SOUNDTRACK: DARLINGSIDE-EP1 (2010).
It’s amazing in retrospect how bland the first Darlingside song on their first EP is.
Darligside is a unique band, with gorgeous harmonies and unexpected instrumentation. Their songs are gorgeous.
But this album is very different. The first main difference is that there is a drummer–a real drummer named Sam Kapala. Kapala is quite good, but wow does that change the entire tone of a Darlingside song. Second, the band doesn’t sing everything in harmony. Rather, there is one main singer (I think David) with the other guys singing fairly standard backing vocals.
The whole Ep has a kind of raspy-voiced-folk rock exploration feel. The first song “Good Song” still has some mandolin, but only sparsely and the chorus melody sounds so much like another song or songs that I can’t get past it
“Surround” has a bit more of that Darlingside feel–the music is a bit more esoteric. But the vocals are the same–that raspy-voiced lead singer.
But each song gets more interesting. “Malea” has more of that cool violin and some really good drumming. There’s definitely flashes of greatness on this EP, including in this song–although they need to bring in some of that cool vocal stuff.
“Catbird Seat” has some lovely violin and great whispered vocals.
“All That Wrong” starts almost a capella with some quiet guitar. It builds slowly until the middle section with the fast guitar and mandolin and the squeaky violin solo which is awesome.
“In the Morning” ends the disc with a quiet vocal melody but it eventually adds more singers and starts to sound more and more like the Darlingside we know. In part because the drumming is left out almost entirely. It feels like with three more songs they’d be on the verge of creating Birds Say. But not yet.
[READ: January 22, 2018] “If Told Correctly”
I think the reason for William’s constantly publication is that it is so easy to fit at least one, or even more of them into a space in a magazine. Got a small column to fill? Grab 7 Williams stories.

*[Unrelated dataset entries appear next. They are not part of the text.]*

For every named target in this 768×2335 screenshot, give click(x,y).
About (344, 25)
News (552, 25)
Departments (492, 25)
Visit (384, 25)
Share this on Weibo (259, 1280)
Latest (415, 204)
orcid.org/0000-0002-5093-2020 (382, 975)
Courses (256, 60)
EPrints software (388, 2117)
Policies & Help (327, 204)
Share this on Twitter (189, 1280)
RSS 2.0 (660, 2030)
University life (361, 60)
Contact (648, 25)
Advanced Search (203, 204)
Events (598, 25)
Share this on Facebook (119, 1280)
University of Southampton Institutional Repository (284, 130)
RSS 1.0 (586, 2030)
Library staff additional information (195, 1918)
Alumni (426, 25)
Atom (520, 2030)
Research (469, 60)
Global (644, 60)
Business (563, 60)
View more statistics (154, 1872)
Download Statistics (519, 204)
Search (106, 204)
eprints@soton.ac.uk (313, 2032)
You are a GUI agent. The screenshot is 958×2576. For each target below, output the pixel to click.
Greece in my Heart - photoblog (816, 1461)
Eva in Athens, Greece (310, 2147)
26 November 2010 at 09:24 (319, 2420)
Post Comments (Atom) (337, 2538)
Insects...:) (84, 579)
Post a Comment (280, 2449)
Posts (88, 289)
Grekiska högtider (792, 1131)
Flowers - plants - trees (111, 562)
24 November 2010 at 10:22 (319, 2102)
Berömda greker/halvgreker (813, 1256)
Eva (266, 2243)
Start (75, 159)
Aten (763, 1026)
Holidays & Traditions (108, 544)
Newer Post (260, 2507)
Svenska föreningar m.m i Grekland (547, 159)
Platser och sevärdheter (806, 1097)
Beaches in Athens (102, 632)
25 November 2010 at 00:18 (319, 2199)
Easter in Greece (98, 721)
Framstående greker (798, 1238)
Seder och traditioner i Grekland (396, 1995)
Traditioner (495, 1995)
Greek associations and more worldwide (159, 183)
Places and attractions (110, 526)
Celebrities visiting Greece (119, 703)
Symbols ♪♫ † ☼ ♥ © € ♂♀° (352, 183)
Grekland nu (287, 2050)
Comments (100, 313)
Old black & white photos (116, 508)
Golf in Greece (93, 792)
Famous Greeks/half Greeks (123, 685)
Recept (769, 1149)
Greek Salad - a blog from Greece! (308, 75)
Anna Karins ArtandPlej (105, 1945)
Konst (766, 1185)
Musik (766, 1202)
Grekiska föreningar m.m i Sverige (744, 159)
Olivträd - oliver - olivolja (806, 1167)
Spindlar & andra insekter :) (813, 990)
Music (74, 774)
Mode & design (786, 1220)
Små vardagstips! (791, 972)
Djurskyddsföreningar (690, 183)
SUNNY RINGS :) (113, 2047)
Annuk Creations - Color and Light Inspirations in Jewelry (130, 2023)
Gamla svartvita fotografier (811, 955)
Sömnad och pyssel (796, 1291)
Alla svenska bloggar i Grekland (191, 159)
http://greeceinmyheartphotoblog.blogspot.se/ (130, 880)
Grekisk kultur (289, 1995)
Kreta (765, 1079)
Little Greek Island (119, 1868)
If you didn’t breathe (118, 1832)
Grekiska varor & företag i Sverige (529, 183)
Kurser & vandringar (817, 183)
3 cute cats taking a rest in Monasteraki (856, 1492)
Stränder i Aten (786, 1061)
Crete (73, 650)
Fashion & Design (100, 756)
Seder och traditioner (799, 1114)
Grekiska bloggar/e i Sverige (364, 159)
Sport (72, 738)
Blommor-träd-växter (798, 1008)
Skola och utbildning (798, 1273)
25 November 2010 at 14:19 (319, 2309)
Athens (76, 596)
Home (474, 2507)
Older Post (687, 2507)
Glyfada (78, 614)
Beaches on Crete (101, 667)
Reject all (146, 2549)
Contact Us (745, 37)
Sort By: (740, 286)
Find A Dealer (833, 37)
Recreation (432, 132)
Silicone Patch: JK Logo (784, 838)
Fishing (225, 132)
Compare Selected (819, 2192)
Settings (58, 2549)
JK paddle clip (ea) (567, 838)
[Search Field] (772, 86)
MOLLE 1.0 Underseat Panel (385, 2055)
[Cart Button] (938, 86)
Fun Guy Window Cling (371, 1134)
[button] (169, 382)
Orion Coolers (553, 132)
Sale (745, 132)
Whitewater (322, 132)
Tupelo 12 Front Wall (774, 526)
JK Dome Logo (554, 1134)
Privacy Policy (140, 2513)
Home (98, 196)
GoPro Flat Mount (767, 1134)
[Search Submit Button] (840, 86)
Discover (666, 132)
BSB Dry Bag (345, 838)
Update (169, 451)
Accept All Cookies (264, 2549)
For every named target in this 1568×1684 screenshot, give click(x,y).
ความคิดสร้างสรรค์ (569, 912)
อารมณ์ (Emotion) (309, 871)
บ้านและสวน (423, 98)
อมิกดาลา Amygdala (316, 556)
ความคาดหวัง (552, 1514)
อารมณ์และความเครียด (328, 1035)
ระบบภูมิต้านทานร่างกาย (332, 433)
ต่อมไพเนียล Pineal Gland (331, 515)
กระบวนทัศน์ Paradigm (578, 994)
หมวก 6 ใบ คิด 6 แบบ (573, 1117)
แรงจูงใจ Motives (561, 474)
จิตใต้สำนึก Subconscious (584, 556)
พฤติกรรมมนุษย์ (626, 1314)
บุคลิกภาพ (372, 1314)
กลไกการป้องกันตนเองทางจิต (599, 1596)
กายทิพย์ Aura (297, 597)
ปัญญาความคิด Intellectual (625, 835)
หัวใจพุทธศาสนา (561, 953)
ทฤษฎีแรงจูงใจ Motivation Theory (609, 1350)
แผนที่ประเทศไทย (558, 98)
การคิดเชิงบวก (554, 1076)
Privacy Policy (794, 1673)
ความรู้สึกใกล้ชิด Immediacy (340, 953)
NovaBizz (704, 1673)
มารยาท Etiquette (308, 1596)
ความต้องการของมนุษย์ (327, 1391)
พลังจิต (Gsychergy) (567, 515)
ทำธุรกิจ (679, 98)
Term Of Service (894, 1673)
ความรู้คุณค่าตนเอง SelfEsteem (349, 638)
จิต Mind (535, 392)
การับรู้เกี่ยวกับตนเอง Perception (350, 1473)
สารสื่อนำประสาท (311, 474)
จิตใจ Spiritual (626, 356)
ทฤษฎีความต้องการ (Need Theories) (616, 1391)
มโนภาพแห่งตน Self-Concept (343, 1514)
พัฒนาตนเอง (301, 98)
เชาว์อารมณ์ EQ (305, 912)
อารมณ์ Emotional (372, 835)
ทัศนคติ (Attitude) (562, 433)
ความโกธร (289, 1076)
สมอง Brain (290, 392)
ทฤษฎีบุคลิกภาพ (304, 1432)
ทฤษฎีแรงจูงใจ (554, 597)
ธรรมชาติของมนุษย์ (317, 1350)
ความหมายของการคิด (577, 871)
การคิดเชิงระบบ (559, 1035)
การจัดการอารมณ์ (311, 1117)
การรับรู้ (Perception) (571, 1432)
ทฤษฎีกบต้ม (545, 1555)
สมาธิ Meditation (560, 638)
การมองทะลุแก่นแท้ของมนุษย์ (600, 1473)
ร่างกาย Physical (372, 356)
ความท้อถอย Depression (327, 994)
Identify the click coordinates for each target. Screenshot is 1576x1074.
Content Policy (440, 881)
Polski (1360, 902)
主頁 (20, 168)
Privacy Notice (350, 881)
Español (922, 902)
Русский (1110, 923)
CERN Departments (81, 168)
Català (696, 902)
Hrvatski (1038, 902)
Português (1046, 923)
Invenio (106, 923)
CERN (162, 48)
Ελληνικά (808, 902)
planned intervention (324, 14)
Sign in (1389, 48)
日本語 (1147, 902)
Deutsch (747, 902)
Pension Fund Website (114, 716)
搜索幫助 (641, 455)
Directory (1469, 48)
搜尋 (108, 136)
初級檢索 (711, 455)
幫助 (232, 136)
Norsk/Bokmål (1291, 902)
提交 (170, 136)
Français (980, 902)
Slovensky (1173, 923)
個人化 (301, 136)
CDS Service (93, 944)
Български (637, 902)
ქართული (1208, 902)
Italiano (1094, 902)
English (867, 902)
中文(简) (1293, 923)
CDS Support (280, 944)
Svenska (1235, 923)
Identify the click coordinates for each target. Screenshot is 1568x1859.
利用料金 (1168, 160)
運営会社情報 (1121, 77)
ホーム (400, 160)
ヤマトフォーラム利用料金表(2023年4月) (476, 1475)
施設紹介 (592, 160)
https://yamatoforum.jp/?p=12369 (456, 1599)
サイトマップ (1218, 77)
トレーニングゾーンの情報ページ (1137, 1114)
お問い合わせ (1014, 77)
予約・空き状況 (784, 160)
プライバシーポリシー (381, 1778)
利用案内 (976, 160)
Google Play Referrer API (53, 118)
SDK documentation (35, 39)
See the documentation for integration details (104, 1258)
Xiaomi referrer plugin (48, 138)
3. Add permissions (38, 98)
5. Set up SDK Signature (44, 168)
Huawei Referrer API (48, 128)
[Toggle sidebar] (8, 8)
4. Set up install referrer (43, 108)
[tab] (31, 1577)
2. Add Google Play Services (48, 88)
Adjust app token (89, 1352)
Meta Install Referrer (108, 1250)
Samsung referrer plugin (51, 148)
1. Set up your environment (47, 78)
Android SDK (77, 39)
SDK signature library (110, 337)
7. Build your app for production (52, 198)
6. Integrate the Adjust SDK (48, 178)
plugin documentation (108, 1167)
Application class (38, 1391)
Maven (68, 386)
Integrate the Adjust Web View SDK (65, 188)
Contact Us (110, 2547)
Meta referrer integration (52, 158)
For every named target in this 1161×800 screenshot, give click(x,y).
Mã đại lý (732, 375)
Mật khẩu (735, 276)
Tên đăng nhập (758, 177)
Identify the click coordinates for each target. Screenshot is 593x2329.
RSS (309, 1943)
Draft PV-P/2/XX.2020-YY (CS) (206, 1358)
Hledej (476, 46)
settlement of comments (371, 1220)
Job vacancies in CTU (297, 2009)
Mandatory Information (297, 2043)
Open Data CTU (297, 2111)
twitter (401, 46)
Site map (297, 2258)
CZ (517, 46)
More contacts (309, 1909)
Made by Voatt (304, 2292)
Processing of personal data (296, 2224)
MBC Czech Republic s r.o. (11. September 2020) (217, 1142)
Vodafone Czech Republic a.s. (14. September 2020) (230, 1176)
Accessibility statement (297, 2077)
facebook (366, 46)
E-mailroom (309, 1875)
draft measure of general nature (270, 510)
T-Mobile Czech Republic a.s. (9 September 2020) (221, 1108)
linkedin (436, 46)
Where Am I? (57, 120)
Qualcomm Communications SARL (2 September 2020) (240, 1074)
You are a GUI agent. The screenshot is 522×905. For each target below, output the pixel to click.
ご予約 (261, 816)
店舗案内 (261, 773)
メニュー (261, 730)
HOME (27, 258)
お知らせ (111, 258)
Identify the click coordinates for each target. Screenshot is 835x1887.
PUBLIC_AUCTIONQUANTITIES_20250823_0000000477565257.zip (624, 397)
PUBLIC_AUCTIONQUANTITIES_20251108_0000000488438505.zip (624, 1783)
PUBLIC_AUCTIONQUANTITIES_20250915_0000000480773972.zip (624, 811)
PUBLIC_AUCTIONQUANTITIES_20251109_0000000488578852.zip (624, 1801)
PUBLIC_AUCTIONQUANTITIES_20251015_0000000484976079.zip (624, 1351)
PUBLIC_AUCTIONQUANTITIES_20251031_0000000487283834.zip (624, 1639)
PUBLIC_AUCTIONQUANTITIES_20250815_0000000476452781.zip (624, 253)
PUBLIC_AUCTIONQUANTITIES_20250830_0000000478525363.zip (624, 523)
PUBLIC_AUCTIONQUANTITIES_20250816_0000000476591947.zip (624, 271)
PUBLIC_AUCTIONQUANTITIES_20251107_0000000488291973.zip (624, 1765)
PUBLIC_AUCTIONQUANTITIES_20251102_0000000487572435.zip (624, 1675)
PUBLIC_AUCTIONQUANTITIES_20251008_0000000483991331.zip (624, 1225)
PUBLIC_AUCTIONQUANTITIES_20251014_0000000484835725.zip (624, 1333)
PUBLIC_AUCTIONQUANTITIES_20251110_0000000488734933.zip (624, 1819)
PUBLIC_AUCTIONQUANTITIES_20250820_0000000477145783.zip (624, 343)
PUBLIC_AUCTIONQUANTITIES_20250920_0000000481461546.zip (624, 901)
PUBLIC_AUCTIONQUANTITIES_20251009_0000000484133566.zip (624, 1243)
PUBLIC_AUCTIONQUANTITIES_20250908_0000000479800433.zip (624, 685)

This is a collection of five such stories
None of This Would Have Been Remotely Feasible
This story begin with the narrator admitting that she is smart and likes jokes. So this is suitable for certain people. The police found her in a pile of snow saying she didn’t want to live anymore. Her mother saved her life. “This morning I was walking toward a tree… A woman was crying Melba! Melba!” Perhaps it is a dog, that’s what we’re led to believe. The last sentence is just a random jumble of words: “After a pause I looked into the world but I never found those.” What?
If Told Correctly It Will Center On Me
This is a series of ten sort-of-connected sentences. A man named Jack figured in a number of them. He sat her on the bed. “He didn’t sit me– first he had to park the car.” Her luggage was packed (over the next seven years). Nikos had gone back to Greece. As with every Williams story there’s always a line I like. It has nothing to do with anything else. This one is: “I heard the dog next door making a good impression of what my asthma attacks sound like.”
Between Midnight and 6 A.M.
Another one where there are some great lines but the whole story is just a big question mark.
There’s a woman who is small, blonde with big breasts. And then this huge chunk:
Mother had her bedroom next to the kitchen. The girl had to go through the apartment in order to get to the bathroom.
I spent the night on the stairs, not dozing off.
She was a bankrupt.
As for me, I could have put more into this. Mother wants her sons to get ahead.
It must have been very soon after that that Mother said, “Ohhhh, Ka-a-a-a-a-y!”
We loved Kay better than we loved our mother. But by glancing back, as I approach middle age, the scale of things quite slowly,
calmly, becomes a peep show.
Wow, what the hell. But then there is a wonderful sentence like
To get anywhere in my life at this time!–rather , to get anywhere near my wife at this time!–that can take days. I have to go through the kitchen, the laundry–I have to go through hell!
I’d rather just read these solitary sentences.
This Has to Be the Best
This story is six sentences.
A woman follows a cat in the dark. It has a flame deign which make it easy to see. But when she pets the cat it gets mad at her. The woman at the sex shop knows her well, but when the narrator enters Brenda said she’d never seen her before. That’s it
Pedestal
He had chafing
Her anus is irritated.
Her vagina’s very delicate.
His sconces were shaded in a red tartan plaid and there were side views of sailing boats in frames.
He had hair cracks in his skin like in concrete.
Back on the street (were we not on the street?) a couple were walking a dog.
They could have both been exhausted and penniless.
No! As it turned out they were assembled there to talk me out of that.
It ends: “Every bone in one of these blossoms is mended.”
What the hell is going on? It’s a Diane Williams story of course.